=== Begin Enclosure ===

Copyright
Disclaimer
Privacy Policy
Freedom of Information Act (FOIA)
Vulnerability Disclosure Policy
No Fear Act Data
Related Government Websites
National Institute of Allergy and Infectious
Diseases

=== End Enclosure ===

- [Task description] Each of the records is to be written out again exactly.

- [Answer below]
Copyright
Disclaimer
Privacy Policy
Freedom of Information Act (FOIA)
Vulnerability Disclosure Policy
No Fear Act Data
Related Government Websites
National Institute of Allergy and Infectious
Diseases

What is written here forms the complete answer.